*WHAT TO WORK ON*.
Transcribe every entry verbatim; omit pictures.

(Saved entries)
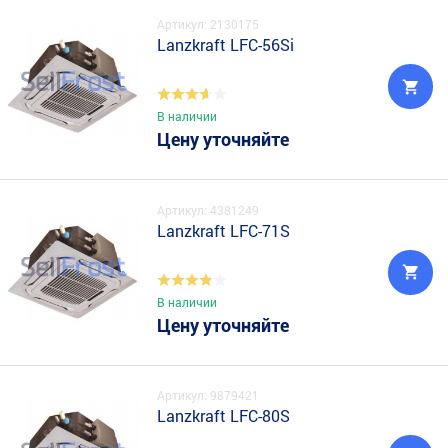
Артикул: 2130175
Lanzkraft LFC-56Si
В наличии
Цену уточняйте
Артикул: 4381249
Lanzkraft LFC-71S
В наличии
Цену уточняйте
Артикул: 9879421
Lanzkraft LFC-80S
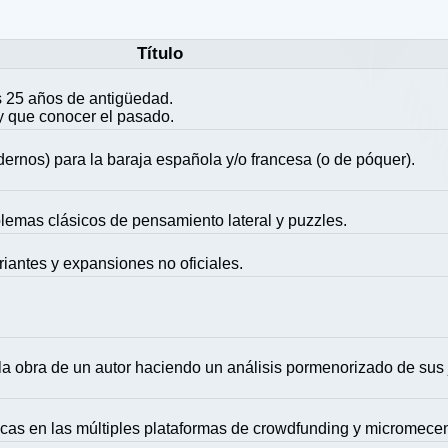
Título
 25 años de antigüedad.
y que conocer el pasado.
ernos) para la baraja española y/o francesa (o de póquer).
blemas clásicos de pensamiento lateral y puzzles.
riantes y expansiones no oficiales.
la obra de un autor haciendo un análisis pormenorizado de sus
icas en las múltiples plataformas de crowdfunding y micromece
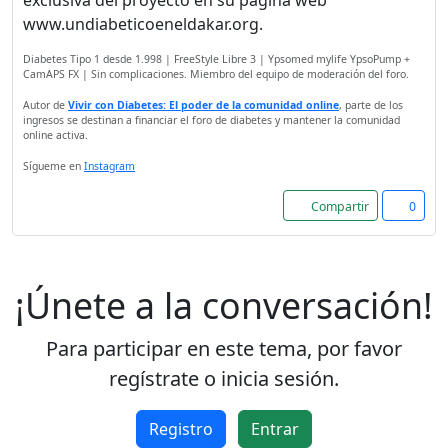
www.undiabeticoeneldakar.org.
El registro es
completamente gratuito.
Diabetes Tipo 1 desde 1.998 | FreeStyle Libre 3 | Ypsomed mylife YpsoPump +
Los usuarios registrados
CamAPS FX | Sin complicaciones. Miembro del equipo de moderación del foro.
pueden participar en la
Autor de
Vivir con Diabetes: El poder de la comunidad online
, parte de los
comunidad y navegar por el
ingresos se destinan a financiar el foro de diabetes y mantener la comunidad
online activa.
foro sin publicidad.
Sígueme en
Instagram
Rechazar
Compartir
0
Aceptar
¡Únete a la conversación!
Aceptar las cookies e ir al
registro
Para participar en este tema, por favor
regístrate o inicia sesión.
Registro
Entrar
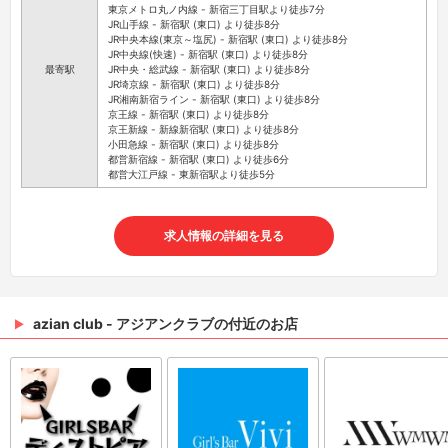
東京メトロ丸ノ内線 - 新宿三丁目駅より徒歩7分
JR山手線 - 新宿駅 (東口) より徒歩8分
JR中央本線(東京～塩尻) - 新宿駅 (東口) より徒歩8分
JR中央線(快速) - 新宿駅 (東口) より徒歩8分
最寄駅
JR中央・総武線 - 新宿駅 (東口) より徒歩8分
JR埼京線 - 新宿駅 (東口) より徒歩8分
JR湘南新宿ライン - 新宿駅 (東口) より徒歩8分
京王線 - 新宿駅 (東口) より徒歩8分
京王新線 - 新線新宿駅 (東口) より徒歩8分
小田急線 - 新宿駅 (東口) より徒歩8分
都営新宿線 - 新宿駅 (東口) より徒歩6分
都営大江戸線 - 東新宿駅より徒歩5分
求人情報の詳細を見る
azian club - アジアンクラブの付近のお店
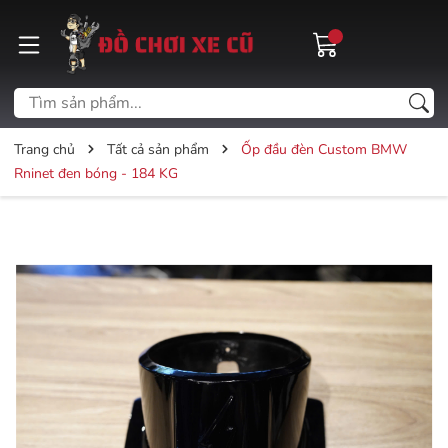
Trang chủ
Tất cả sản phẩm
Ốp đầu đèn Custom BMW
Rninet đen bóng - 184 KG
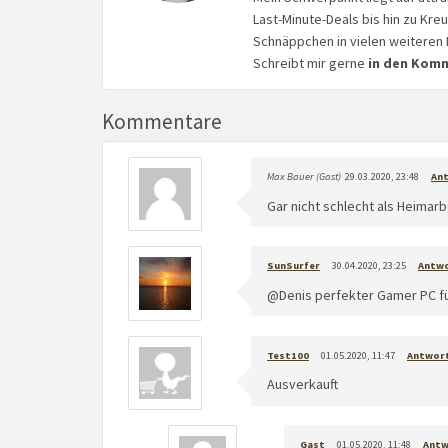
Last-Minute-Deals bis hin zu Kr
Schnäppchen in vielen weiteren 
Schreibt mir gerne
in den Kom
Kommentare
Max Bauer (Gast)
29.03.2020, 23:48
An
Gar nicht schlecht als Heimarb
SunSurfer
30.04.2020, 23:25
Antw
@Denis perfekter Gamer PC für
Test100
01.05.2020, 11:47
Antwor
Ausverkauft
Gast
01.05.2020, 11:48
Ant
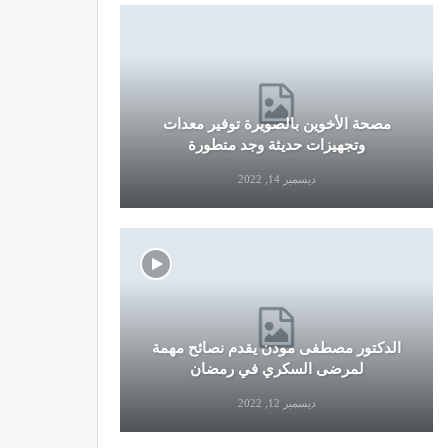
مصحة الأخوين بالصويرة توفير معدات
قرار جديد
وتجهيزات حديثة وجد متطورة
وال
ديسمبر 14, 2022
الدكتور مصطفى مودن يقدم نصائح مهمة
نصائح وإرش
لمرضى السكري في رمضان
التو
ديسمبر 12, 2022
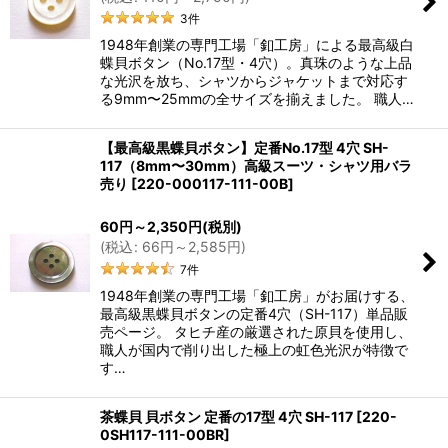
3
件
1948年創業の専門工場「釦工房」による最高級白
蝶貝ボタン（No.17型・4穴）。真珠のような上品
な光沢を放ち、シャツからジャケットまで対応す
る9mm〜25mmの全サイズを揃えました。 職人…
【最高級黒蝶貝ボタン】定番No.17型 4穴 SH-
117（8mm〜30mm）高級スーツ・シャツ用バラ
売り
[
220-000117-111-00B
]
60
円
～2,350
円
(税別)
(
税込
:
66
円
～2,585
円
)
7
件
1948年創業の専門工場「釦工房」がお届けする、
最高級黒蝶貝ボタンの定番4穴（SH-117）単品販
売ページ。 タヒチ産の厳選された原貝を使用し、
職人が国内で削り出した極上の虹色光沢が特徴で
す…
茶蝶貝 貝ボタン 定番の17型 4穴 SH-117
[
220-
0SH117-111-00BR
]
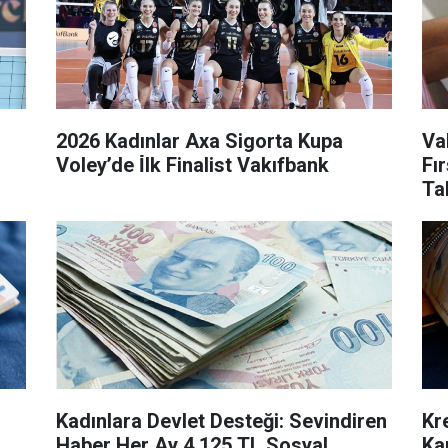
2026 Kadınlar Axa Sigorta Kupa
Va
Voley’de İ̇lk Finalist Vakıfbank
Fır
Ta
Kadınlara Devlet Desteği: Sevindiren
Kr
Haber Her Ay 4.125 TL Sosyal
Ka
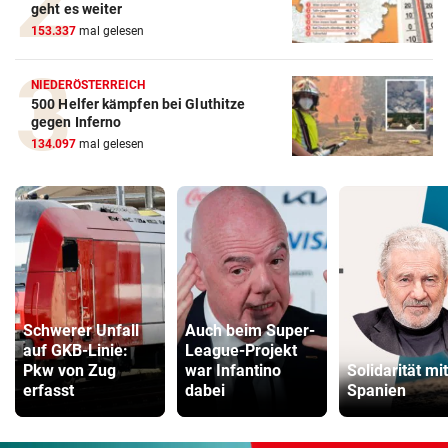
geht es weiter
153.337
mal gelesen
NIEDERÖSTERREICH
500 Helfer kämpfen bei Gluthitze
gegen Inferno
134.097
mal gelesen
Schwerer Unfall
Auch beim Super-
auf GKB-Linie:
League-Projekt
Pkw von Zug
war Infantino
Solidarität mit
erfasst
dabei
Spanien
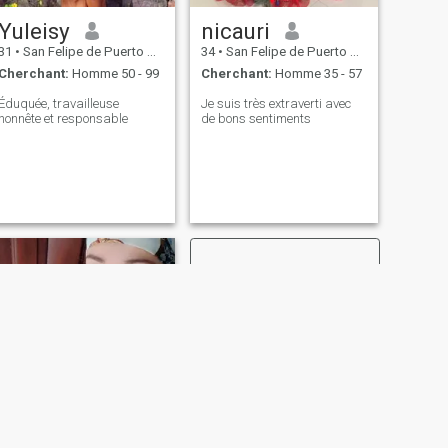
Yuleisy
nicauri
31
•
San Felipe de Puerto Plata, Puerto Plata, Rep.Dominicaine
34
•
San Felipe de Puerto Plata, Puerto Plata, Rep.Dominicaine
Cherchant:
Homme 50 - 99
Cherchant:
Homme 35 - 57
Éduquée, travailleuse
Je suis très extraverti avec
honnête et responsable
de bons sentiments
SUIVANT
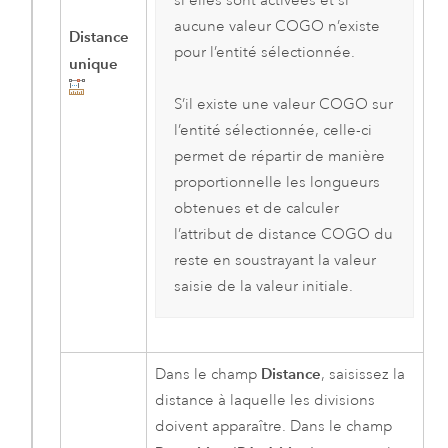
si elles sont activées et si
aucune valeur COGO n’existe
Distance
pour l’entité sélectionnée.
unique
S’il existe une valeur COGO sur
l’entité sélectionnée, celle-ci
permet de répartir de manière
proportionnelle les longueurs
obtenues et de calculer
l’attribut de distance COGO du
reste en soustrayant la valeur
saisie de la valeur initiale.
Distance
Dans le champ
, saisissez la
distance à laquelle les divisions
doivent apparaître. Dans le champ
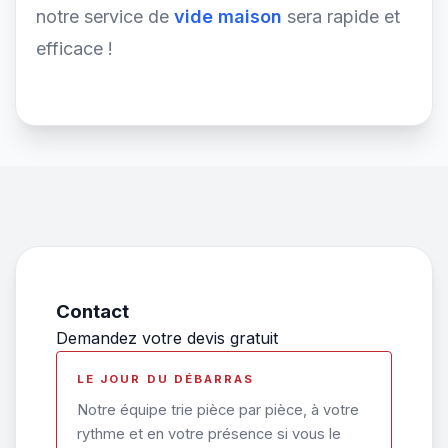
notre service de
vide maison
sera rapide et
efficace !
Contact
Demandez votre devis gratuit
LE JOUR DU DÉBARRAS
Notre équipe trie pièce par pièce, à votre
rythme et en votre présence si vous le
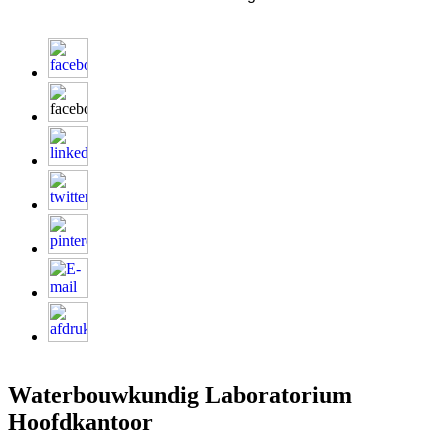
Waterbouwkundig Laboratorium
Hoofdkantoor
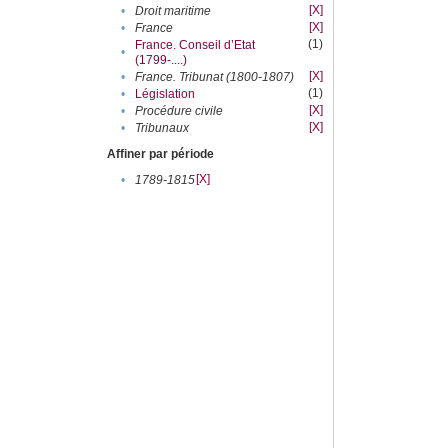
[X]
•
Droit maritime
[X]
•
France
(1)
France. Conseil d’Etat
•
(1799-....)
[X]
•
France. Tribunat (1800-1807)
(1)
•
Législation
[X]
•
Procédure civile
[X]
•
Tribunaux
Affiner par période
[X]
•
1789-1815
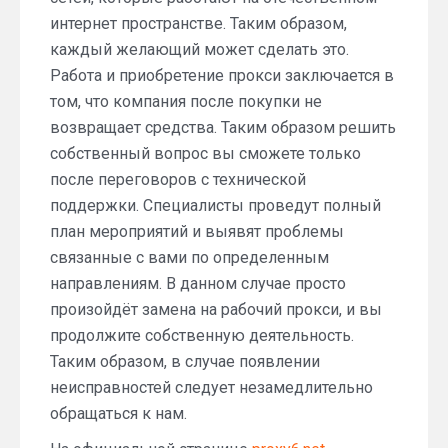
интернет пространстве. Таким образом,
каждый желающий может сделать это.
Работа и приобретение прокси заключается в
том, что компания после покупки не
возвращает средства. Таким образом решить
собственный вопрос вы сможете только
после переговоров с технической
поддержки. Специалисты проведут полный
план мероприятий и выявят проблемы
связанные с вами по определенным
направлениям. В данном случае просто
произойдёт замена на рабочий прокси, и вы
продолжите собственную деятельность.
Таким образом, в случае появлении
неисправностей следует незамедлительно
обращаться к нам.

*OUTPUT FOR THIS EXERCISE*.
Артикул: 2130175
Lanzkraft LFC-56Si
В наличии
Цену уточняйте
Артикул: 4381249
Lanzkraft LFC-71S
В наличии
Цену уточняйте
Артикул: 9879421
Lanzkraft LFC-80S
Título
 25 años de antigüedad.
y que conocer el pasado.
ernos) para la baraja española y/o francesa (o de póquer).
blemas clásicos de pensamiento lateral y puzzles.
riantes y expansiones no oficiales.
la obra de un autor haciendo un análisis pormenorizado de sus
icas en las múltiples plataformas de crowdfunding y micromece
www.undiabeticoeneldakar.org.
El registro es
completamente gratuito.
Diabetes Tipo 1 desde 1.998 | FreeStyle Libre 3 | Ypsomed mylife YpsoPump +
Los usuarios registrados
CamAPS FX | Sin complicaciones. Miembro del equipo de moderación del foro.
pueden participar en la
Autor de
Vivir con Diabetes: El poder de la comunidad online
, parte de los
comunidad y navegar por el
ingresos se destinan a financiar el foro de diabetes y mantener la comunidad
online activa.
foro sin publicidad.
Sígueme en
Instagram
Rechazar
Compartir
0
Aceptar
¡Únete a la conversación!
Aceptar las cookies e ir al
registro
Para participar en este tema, por favor
regístrate o inicia sesión.
Registro
Entrar
東京メトロ丸ノ内線 - 新宿三丁目駅より徒歩7分
JR山手線 - 新宿駅 (東口) より徒歩8分
JR中央本線(東京～塩尻) - 新宿駅 (東口) より徒歩8分
JR中央線(快速) - 新宿駅 (東口) より徒歩8分
最寄駅
JR中央・総武線 - 新宿駅 (東口) より徒歩8分
JR埼京線 - 新宿駅 (東口) より徒歩8分
JR湘南新宿ライン - 新宿駅 (東口) より徒歩8分
京王線 - 新宿駅 (東口) より徒歩8分
京王新線 - 新線新宿駅 (東口) より徒歩8分
小田急線 - 新宿駅 (東口) より徒歩8分
都営新宿線 - 新宿駅 (東口) より徒歩6分
都営大江戸線 - 東新宿駅より徒歩5分
求人情報の詳細を見る
azian club - アジアンクラブの付近のお店
Trang chủ
Tất cả sản phẩm
Ốp đầu đèn Custom BMW
Rninet đen bóng - 184 KG
Last-Minute-Deals bis hin zu Kr
Schnäppchen in vielen weiteren 
Schreibt mir gerne
in den Kom
Kommentare
Max Bauer (Gast)
29.03.2020, 23:48
An
Gar nicht schlecht als Heimarb
SunSurfer
30.04.2020, 23:25
Antw
@Denis perfekter Gamer PC für
Test100
01.05.2020, 11:47
Antwor
Ausverkauft
Gast
01.05.2020, 11:48
Ant
مصحة الأخوين بالصويرة توفير معدات
قرار جديد
وتجهيزات حديثة وجد متطورة
وال
ديسمبر 14, 2022
الدكتور مصطفى مودن يقدم نصائح مهمة
نصائح وإرش
لمرضى السكري في رمضان
التو
ديسمبر 12, 2022
3
件
1948年創業の専門工場「釦工房」による最高級白
蝶貝ボタン（No.17型・4穴）。真珠のような上品
な光沢を放ち、シャツからジャケットまで対応す
る9mm〜25mmの全サイズを揃えました。 職人…
【最高級黒蝶貝ボタン】定番No.17型 4穴 SH-
117（8mm〜30mm）高級スーツ・シャツ用バラ
売り
[
220-000117-111-00B
]
60
円
～2,350
円
(税別)
(
税込
:
66
円
～2,585
円
)
7
件
1948年創業の専門工場「釦工房」がお届けする、
最高級黒蝶貝ボタンの定番4穴（SH-117）単品販
売ページ。 タヒチ産の厳選された原貝を使用し、
職人が国内で削り出した極上の虹色光沢が特徴で
す…
茶蝶貝 貝ボタン 定番の17型 4穴 SH-117
[
220-
0SH117-111-00BR
]
2026 Kadınlar Axa Sigorta Kupa
Va
Voley’de İ̇lk Finalist Vakıfbank
Fır
Ta
Kadınlara Devlet Desteği: Sevindiren
Kr
Haber Her Ay 4.125 TL Sosyal
Ka
geht es weiter
153.337
mal gelesen
NIEDERÖSTERREICH
500 Helfer kämpfen bei Gluthitze
gegen Inferno
134.097
mal gelesen
Schwerer Unfall
Auch beim Super-
auf GKB-Linie:
League-Projekt
Pkw von Zug
war Infantino
Solidarität mit
erfasst
dabei
Spanien
Yuleisy
nicauri
31
•
San Felipe de Puerto Plata, Puerto Plata, Rep.Dominicaine
34
•
San Felipe de Puerto Plata, Puerto Plata, Rep.Dominicaine
Cherchant:
Homme 50 - 99
Cherchant:
Homme 35 - 57
Éduquée, travailleuse
Je suis très extraverti avec
honnête et responsable
de bons sentiments
SUIVANT
si elles sont activées et si
aucune valeur COGO n’existe
Distance
pour l’entité sélectionnée.
unique
S’il existe une valeur COGO sur
l’entité sélectionnée, celle-ci
permet de répartir de manière
proportionnelle les longueurs
obtenues et de calculer
l’attribut de distance COGO du
reste en soustrayant la valeur
saisie de la valeur initiale.
Distance
Dans le champ
, saisissez la
distance à laquelle les divisions
doivent apparaître. Dans le champ
notre service de
vide maison
sera rapide et
efficace !
Contact
Demandez votre devis gratuit
LE JOUR DU DÉBARRAS
Notre équipe trie pièce par pièce, à votre
rythme et en votre présence si vous le
Waterbouwkundig Laboratorium
Hoofdkantoor
[X]
•
Droit maritime
[X]
•
France
(1)
France. Conseil d’Etat
•
(1799-....)
[X]
•
France. Tribunat (1800-1807)
(1)
•
Législation
[X]
•
Procédure civile
[X]
•
Tribunaux
Affiner par période
[X]
•
1789-1815
интернет пространстве. Таким образом,
каждый желающий может сделать это.
Работа и приобретение прокси заключается в
том, что компания после покупки не
возвращает средства. Таким образом решить
собственный вопрос вы сможете только
после переговоров с технической
поддержки. Специалисты проведут полный
план мероприятий и выявят проблемы
связанные с вами по определенным
направлениям. В данном случае просто
произойдёт замена на рабочий прокси, и вы
продолжите собственную деятельность.
Таким образом, в случае появлении
неисправностей следует незамедлительно
обращаться к нам.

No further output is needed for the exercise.